Program Highlights
People with dyslexia often have trouble reading, spelling and other academic skills, challenges that can be clear disadvantages. But Doctors Brock and Fernette Eide argue dyslexics often have particular abilities as well. Their new book on the subject is titled “The Dyslexic Advantage.”
What Is Dyslexia?
Dyslexia is a language-based learning disability that affects an individual’s ability to read, write, and spell, as well as other activities that require our brain to process information. It affects nearly 2 million school age children in public schools in the U.S. It’s estimated that up to 15 million people, including adults, are dyslexic. There are sometimes some very early warning signs that a child may be developing dyslexia, like when a toddler isn’t gaining early speaking skills at the appropriate rate, Kaloi said. Intensive early intervention could help a child gain the speaking skills they need.
Is Dyslexia Heritable?
There are micro differences in the brains of dyslexic people, Eden said, and it is now known it is a heritable disorder. This doesn’t mean that the environment isn’t also important, Gilger said. But in families where any one individual has dyslexia, the odds that it will appear again in that family go up anywhere from four to ten times over the base rate, Gilger said. Researchers are beginning to be able to identify some of the genes that might be involved.
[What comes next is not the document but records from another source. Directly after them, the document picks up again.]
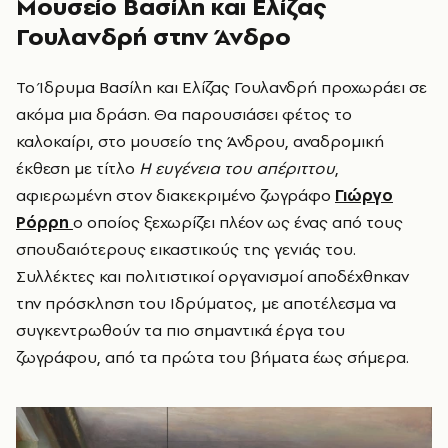
Μουσείο Βασίλη και Ελίζας
Γουλανδρή στην Άνδρο
Το Ίδρυμα Βασίλη και Ελίζας Γουλανδρή προχωράει σε
ακόμα μια δράση. Θα παρουσιάσει φέτος το
καλοκαίρι, στο μουσείο της Άνδρου, αναδρομική
έκθεση με τίτλο
Η ευγένεια του απέριττου
,
αφιερωμένη στον διακεκριμένο ζωγράφο
Γιώργο
Ρόρρη
ο οποίος ξεχωρίζει πλέον ως ένας από τους
σπουδαιότερους εικαστικούς της γενιάς του.
Συλλέκτες και πολιτιστικοί οργανισμοί αποδέχθηκαν
την πρόσκληση του Ιδρύματος, με αποτέλεσμα να
συγκεντρωθούν τα πιο σημαντικά έργα του
ζωγράφου, από τα πρώτα του βήματα έως σήμερα.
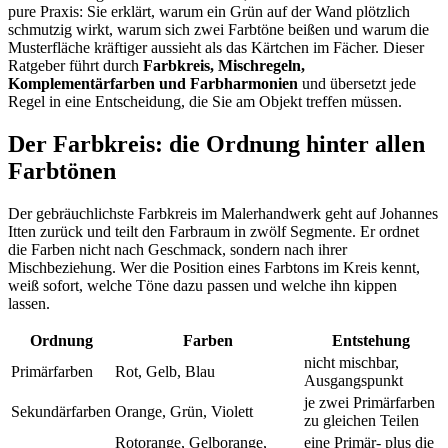
pure Praxis: Sie erklärt, warum ein Grün auf der Wand plötzlich
schmutzig wirkt, warum sich zwei Farbtöne beißen und warum die
Musterfläche kräftiger aussieht als das Kärtchen im Fächer. Dieser
Ratgeber führt durch
Farbkreis, Mischregeln,
Komplementärfarben und Farbharmonien
und übersetzt jede
Regel in eine Entscheidung, die Sie am Objekt treffen müssen.
Der Farbkreis: die Ordnung hinter allen
Farbtönen
Der gebräuchlichste Farbkreis im Malerhandwerk geht auf Johannes
Itten zurück und teilt den Farbraum in zwölf Segmente. Er ordnet
die Farben nicht nach Geschmack, sondern nach ihrer
Mischbeziehung. Wer die Position eines Farbtons im Kreis kennt,
weiß sofort, welche Töne dazu passen und welche ihn kippen
lassen.
Ordnung
Farben
Entstehung
nicht mischbar,
Primärfarben
Rot, Gelb, Blau
Ausgangspunkt
je zwei Primärfarben
Sekundärfarben
Orange, Grün, Violett
zu gleichen Teilen
Rotorange, Gelborange,
eine Primär- plus die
Advantages To The Dyslexic Brain
Eide and colleagues found four basic advantages that dyslexic people have in common, and they use the acronym “MIND” to represent them. “M” is for material, or spatial, reasoning; “I” is for interconnected reasoning, which allows the ability to see connections between objects and concepts and to fit these into a big picture; “N” stands for “narrative reasoning,” the tendency to understand factual information as cases or examples rather than in the abstract; and “D” stands for “dynamic reasoning,” or the ability to use remembered information to make predictions about processes that change over time. Kaloi believes that teachers need more resources to help them harness some of these strengths in dyslexic students. The dropout rate among dyslexics, she said, is currently about 20 percent.
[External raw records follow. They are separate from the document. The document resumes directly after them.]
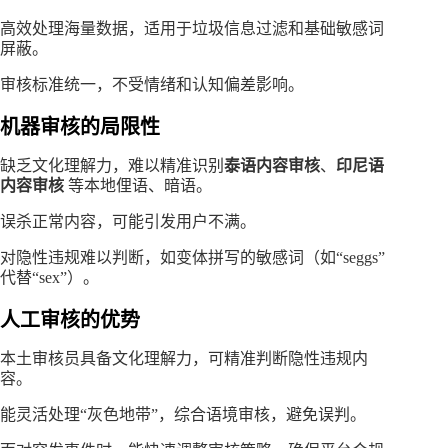
高效处理海量数据，适用于垃圾信息过滤和基础敏感词
屏蔽。
审核标准统一，不受情绪和认知偏差影响。
机器审核的局限性
缺乏文化理解力，难以精准识别
泰语内容审核
、
印尼语
内容审核
等本地俚语、暗语。
误杀正常内容，可能引发用户不满。
对隐性违规难以判断，如变体拼写的敏感词（如“seggs”
代替“sex”）。
人工审核的优势
本土审核员具备文化理解力，可精准判断隐性违规内
容。
能灵活处理“灰色地带”，综合语境审核，避免误判。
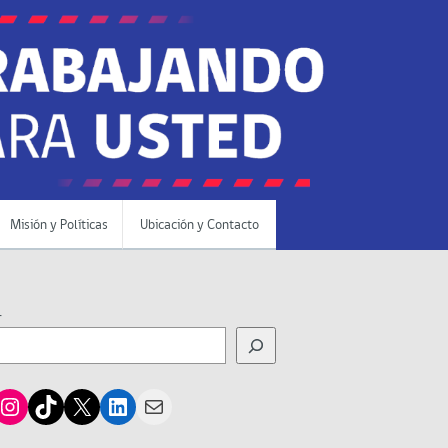
Misión y Políticas
Ubicación y Contacto
r
cebook
Instagram
TikTok
X
LinkedIn
Mail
A Caller’s Perspective: “It’s Not That You Can’t Learn. You Just Learn Differently”
A caller named Ben talked about his own experiences as a dyslexic and said that people often think of dyslexia as a problem where people “reverse their letters.” “It’s not just about reversing letters. It’s really about the acquisition of reading, which is something we created,” he said. Kaloi responded by emphasizing again that teachers need to develop a better understanding of how dyslexic students learn. “You don’t do what we call ‘drill and kill’ with kids with dyslexia,” she said, “where they just get the worksheets and the same stuff over and over….we have to have a different approach for these students and how they learn,” she said.